* YOUR INSTRUCTIONS:
In full and unchanged, set down the entries that follow, with no images.

Stored items from a collection:

—————

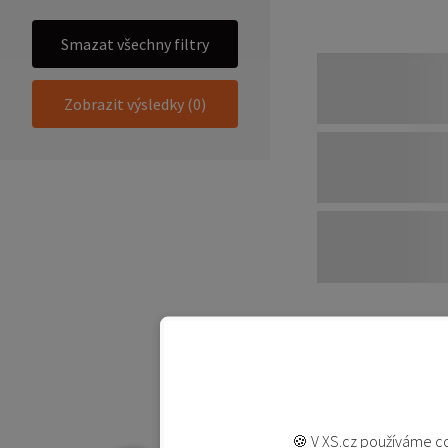
Smazat všechny filtry
Zobrazit výsledky (0)
🍪 V XS.cz používáme co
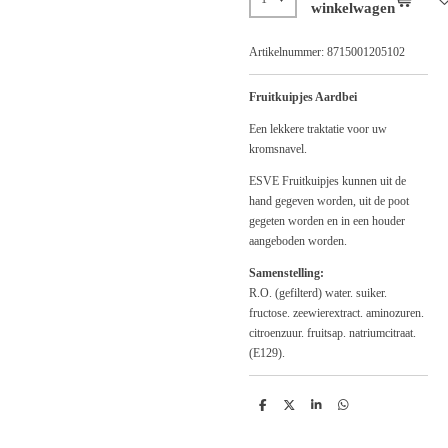
winkelwagen
Artikelnummer:
8715001205102
Fruitkuipjes Aardbei
Een lekkere traktatie voor uw
kromsnavel.
ESVE Fruitkuipjes kunnen uit de
hand gegeven worden, uit de poot
gegeten worden en in een houder
aangeboden worden.
Samenstelling:
R.O. (gefilterd) water. suiker.
fructose. zeewierextract. aminozuren.
citroenzuur. fruitsap. natriumcitraat.
(E129).
D
D
S
D
e
e
h
e
l
e
a
l
e
l
r
e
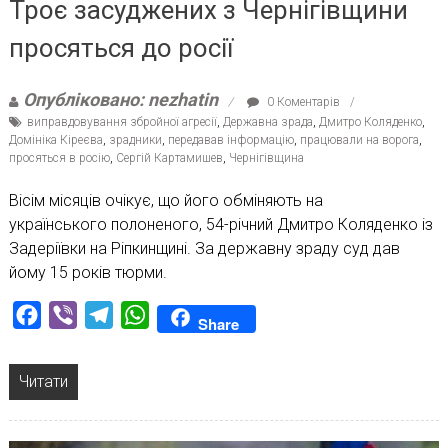
Троє засуджених з Чернігівщини
просяться до росії
Опубліковано: nezhatin
0 Коментарів
виправдовування збройної агресії
,
Державна зрада
,
Дмитро Коляденко
,
Домініка Кіреєва
,
зрадники
,
передавав інформацію
,
працювали на ворога
,
просяться в росію
,
Сергій Картамишев
,
Чернігівщина
Вісім місяців очікує, що його обміняють на
українського полоненого, 54-річний Дмитро Коляденко із
Задеріївки на Ріпкинщині. За державну зраду суд дав
йому 15 років тюрми.
Facebook
Viber
Telegram
WhatsApp
Share
Читати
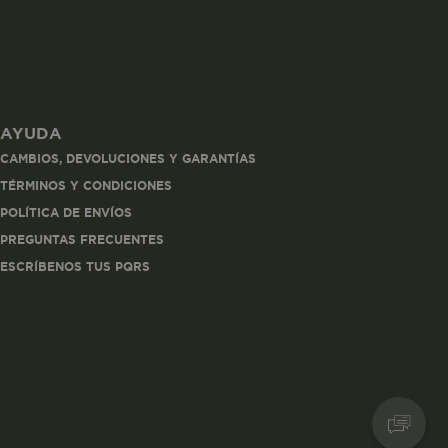
AYUDA
les
CAMBIOS, DEVOLUCIONES Y GARANTÍAS
 navegar, entrar
TÉRMINOS Y CONDICIONES
ndo al
POLÍTICA DE ENVÍOS
esde tu
lx, No guardan
PREGUNTAS FRECUENTES
ESCRÍBENOS TUS PQRS
Descripción
Crea una huella digital
para esa sesión de
usuario en esa cuenta.
Dura 30 minutos. Se
actualiza cada vez que
el código de analítica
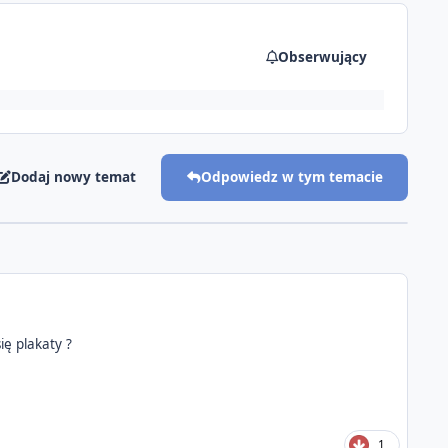
Obserwujący
Dodaj nowy temat
Odpowiedz w tym temacie
ę plakaty ?
1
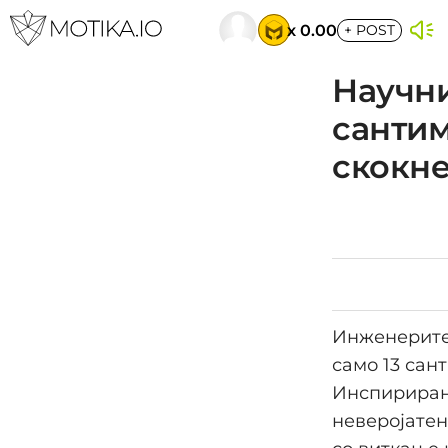
x 0.00
+
POST
Научни
сантим
скокне
Инженерите 
само 13 сант
Инспириран
неверојатен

—————

* COMPLETED TASK:
Smazat všechny filtry
Zobrazit výsledky (0)
🍪 V XS.cz používáme co
winkelwagen
Artikelnummer:
8715001205102
Fruitkuipjes Aardbei
Een lekkere traktatie voor uw
kromsnavel.
ESVE Fruitkuipjes kunnen uit de
hand gegeven worden, uit de poot
gegeten worden en in een houder
aangeboden worden.
Samenstelling:
R.O. (gefilterd) water. suiker.
fructose. zeewierextract. aminozuren.
citroenzuur. fruitsap. natriumcitraat.
(E129).
D
D
S
D
e
e
h
e
l
e
a
l
e
l
r
e
Троє засуджених з Чернігівщини
просяться до росії
Опубліковано: nezhatin
0 Коментарів
виправдовування збройної агресії
,
Державна зрада
,
Дмитро Коляденко
,
Домініка Кіреєва
,
зрадники
,
передавав інформацію
,
працювали на ворога
,
просяться в росію
,
Сергій Картамишев
,
Чернігівщина
Вісім місяців очікує, що його обміняють на
українського полоненого, 54-річний Дмитро Коляденко із
Задеріївки на Ріпкинщині. За державну зраду суд дав
йому 15 років тюрми.
Facebook
Viber
Telegram
WhatsApp
Share
Читати
AYUDA
les
CAMBIOS, DEVOLUCIONES Y GARANTÍAS
 navegar, entrar
TÉRMINOS Y CONDICIONES
ndo al
POLÍTICA DE ENVÍOS
esde tu
lx, No guardan
PREGUNTAS FRECUENTES
ESCRÍBENOS TUS PQRS
Descripción
Crea una huella digital
para esa sesión de
usuario en esa cuenta.
Dura 30 minutos. Se
actualiza cada vez que
el código de analítica
Obserwujący
Dodaj nowy temat
Odpowiedz w tym temacie
ę plakaty ?
1
x 0.00
+
POST
Научни
сантим
скокне
Инженерите 
само 13 сант
Инспириран
неверојатен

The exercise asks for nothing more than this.